Data Quality Is More Important Than Ever

Data quality, once the focus of just a few data stewards, has become a business and IT challenge of unprecedented scale.  Not only must business users be more confident than ever in the data they use, IT must now address data quality everywhere in the enterprise, including:

  • Systems of Record – Transaction and other source systems
  • Consolidated Data Stores  – Purpose-built data warehouses, marts, cubes and operational data stores
  • Virtualized Data  – Shared views and data services
  • Visualization and Analysis Solutions  – Business intelligence, reporting, analytics, etc.

Data Quality Strategy Reaches Far Beyond ETL and the Data Warehouse

Traditionally, data quality efforts have been focused on the consolidated data alone using a number of tools and techniques to “clean up” the data on the way into the warehouse.  However, this is no longer good enough.

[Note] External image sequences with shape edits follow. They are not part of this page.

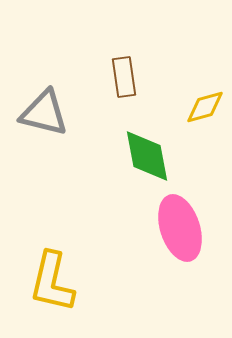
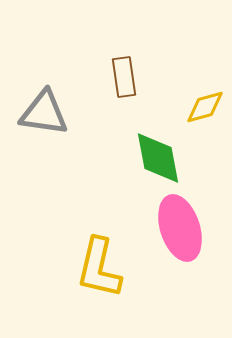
gray triangle: rotated 6 degrees counterclockwise
green diamond: moved 11 px right, 2 px down
yellow L-shape: moved 47 px right, 14 px up
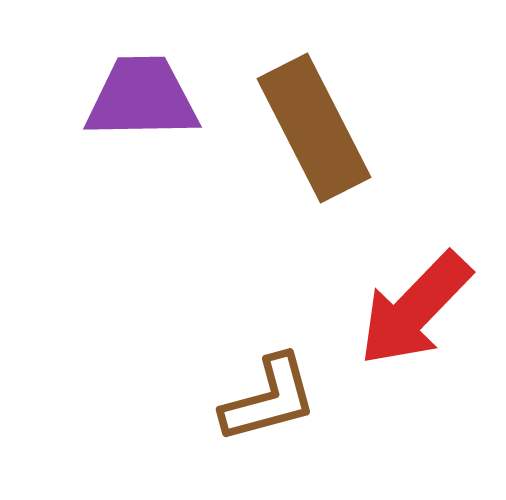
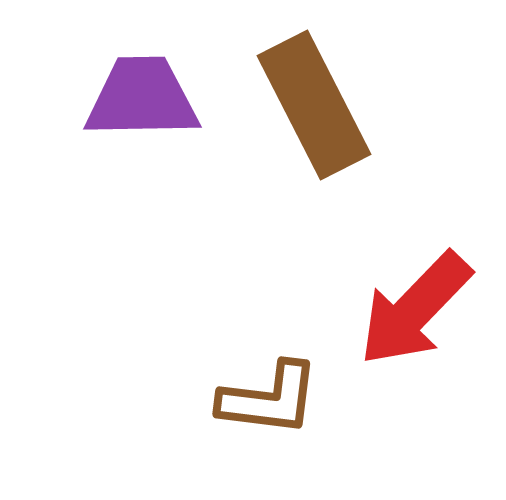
brown rectangle: moved 23 px up
brown L-shape: rotated 22 degrees clockwise
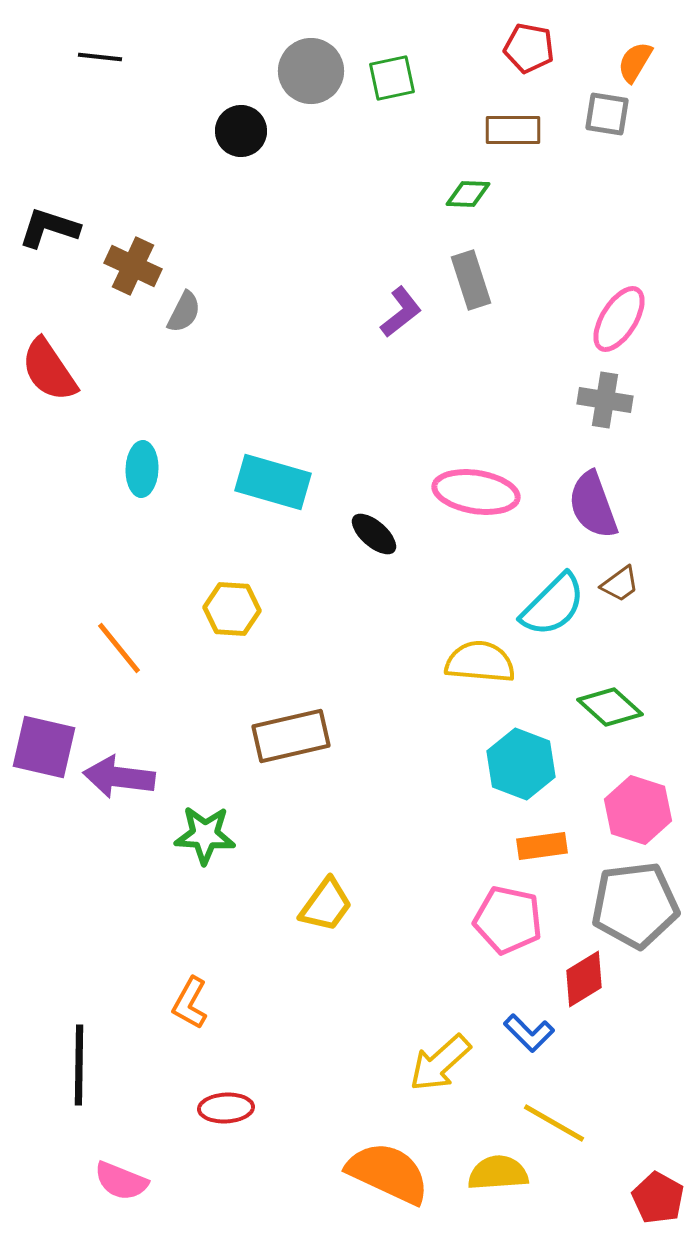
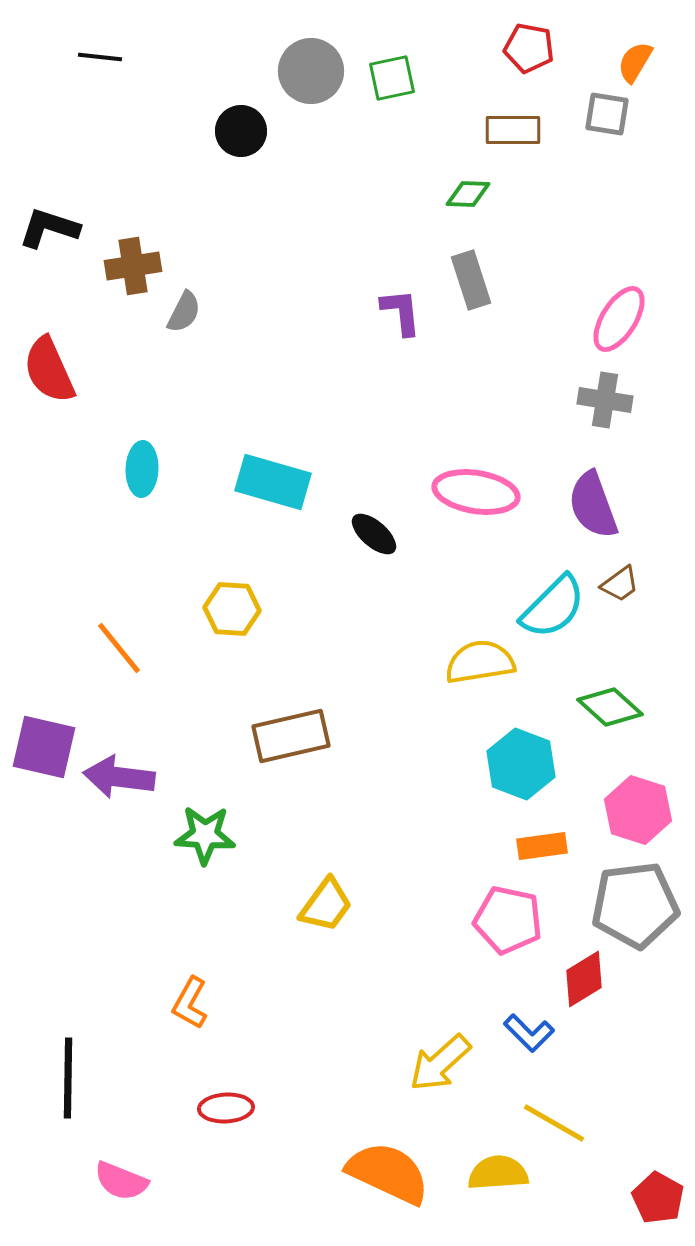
brown cross at (133, 266): rotated 34 degrees counterclockwise
purple L-shape at (401, 312): rotated 58 degrees counterclockwise
red semicircle at (49, 370): rotated 10 degrees clockwise
cyan semicircle at (553, 605): moved 2 px down
yellow semicircle at (480, 662): rotated 14 degrees counterclockwise
black line at (79, 1065): moved 11 px left, 13 px down
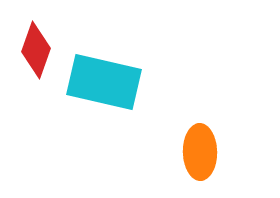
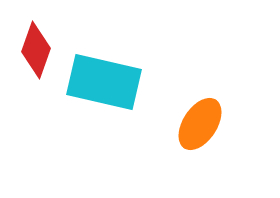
orange ellipse: moved 28 px up; rotated 34 degrees clockwise
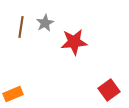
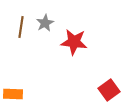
red star: rotated 12 degrees clockwise
orange rectangle: rotated 24 degrees clockwise
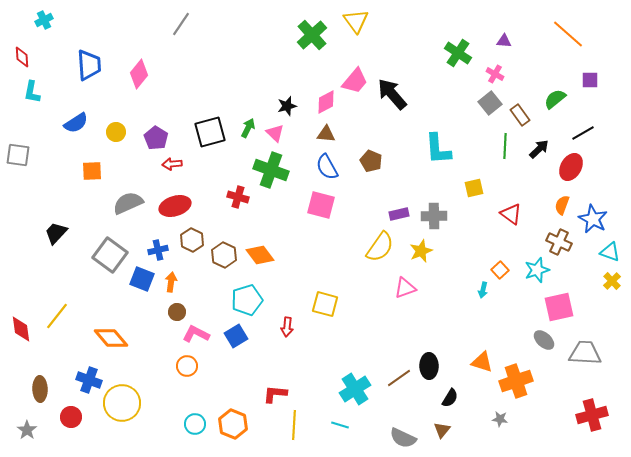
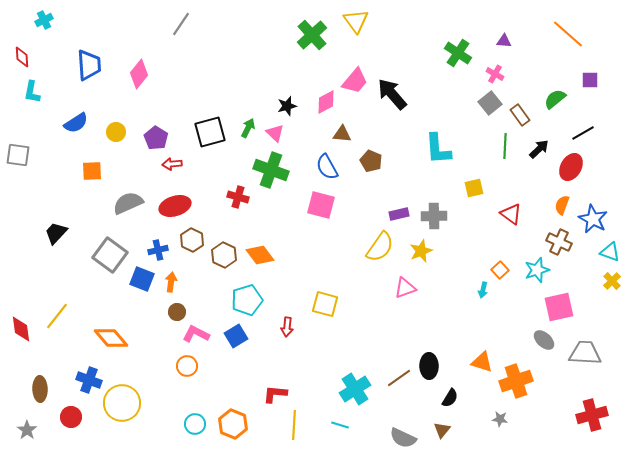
brown triangle at (326, 134): moved 16 px right
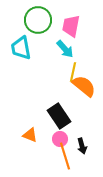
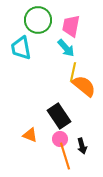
cyan arrow: moved 1 px right, 1 px up
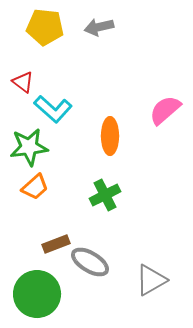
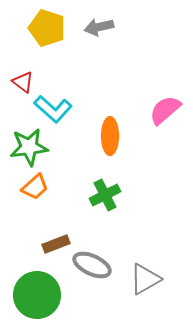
yellow pentagon: moved 2 px right, 1 px down; rotated 12 degrees clockwise
gray ellipse: moved 2 px right, 3 px down; rotated 6 degrees counterclockwise
gray triangle: moved 6 px left, 1 px up
green circle: moved 1 px down
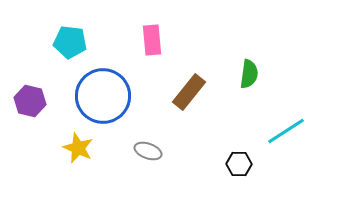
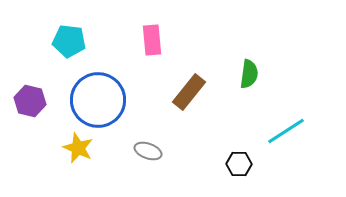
cyan pentagon: moved 1 px left, 1 px up
blue circle: moved 5 px left, 4 px down
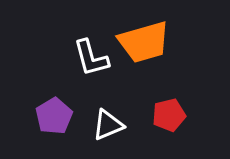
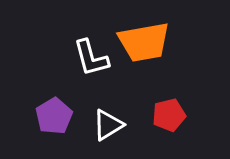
orange trapezoid: rotated 6 degrees clockwise
white triangle: rotated 8 degrees counterclockwise
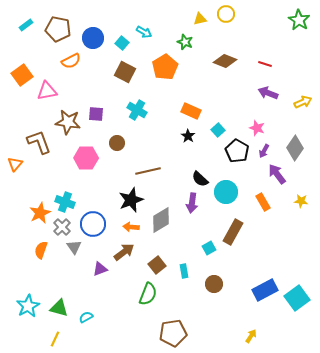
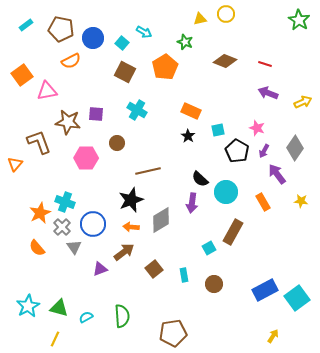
brown pentagon at (58, 29): moved 3 px right
cyan square at (218, 130): rotated 32 degrees clockwise
orange semicircle at (41, 250): moved 4 px left, 2 px up; rotated 60 degrees counterclockwise
brown square at (157, 265): moved 3 px left, 4 px down
cyan rectangle at (184, 271): moved 4 px down
green semicircle at (148, 294): moved 26 px left, 22 px down; rotated 25 degrees counterclockwise
yellow arrow at (251, 336): moved 22 px right
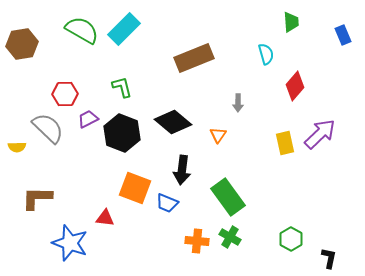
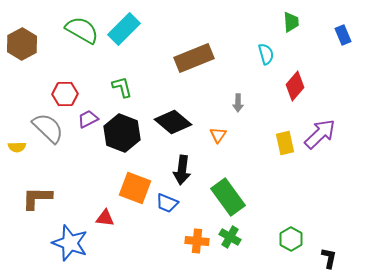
brown hexagon: rotated 20 degrees counterclockwise
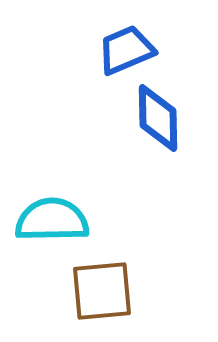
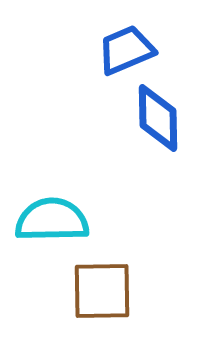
brown square: rotated 4 degrees clockwise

Gartner points out this wider need in their 2010 Data Quality Magic Quadrant where they sized the market for data quality tools at nearly three quarters of a billion dollars annually in 2009 and forecasted double digit growth a year over the next five years.

Data Virtualization Improves Quality of Virtualized Data

The Composite Data Virtualization Platform improves the quality for your virtualized data, complementing the data quality strategies, processes, and tools you use for your systems of record, consolidated data stores and visualization and analysis solutions.

The Composite Data Virtualization Platform provides a number of mechanisms and techniques to improve the quality of your virtualized data including validation, standardization, cleansing and enrichment, and more as seen below.

Data Quality

Data Virtualization Improves Quality of Virtualized Data

Data Virtualization Eliminates Many Root Causes of Poor Data Quality

In his white paper, Effecting Data Quality Improvement through Data Virtualization David Loshin, president of Knowledge Integrity, Inc, (http://www.knowledge-integrity.com/) and a recognized thought leader and expert consultant in the areas of data quality, master data management, and business intelligence describes how data virtualization helps overcome the four major causes of poor data quality including:

  • Structural and semantic inconsistency – Differences in formats, structures, and semantics presumed by downstream data consumers may confuse conclusions drawn from similar analyses.  Composite data virtualization lets you transform sources so your consumers get normalized data with common semantics, eliminating confusion caused by structural and semantic inconsistencies.
  • Inconsistent validations  – Data validation is inconsistently applied at various points in the business processes, with variant impacts downstream.  Composite data virtualization lets all your applications share the same validated, virtualized data so you get the consistency you need.
  • Replicated functionality  – Repeatedly applying the same (or similar) data cleansing and identity resolution applications to data multiple times increases costs but does not ensure consistency.  Composite data virtualization lets you develop and share common data quality rules so you don’t have to reinvent the wheel with each new requirement.  And by centrally controlling these rules, Composite lets you avoid building governance systems to automate the controls that Composite provides automatically.
  • Data entropy – Multiple copies of the same data lead to more data silos in which the quality of the data continues to degrade, especially when levels of service for consistency and synchronization are not defined or not met.  Composite data virtualization reduces the number of data copies required thereby mitigating data entropy.

By eliminating the root causes, data virtualization enables you to meet your data quality goals more effectively.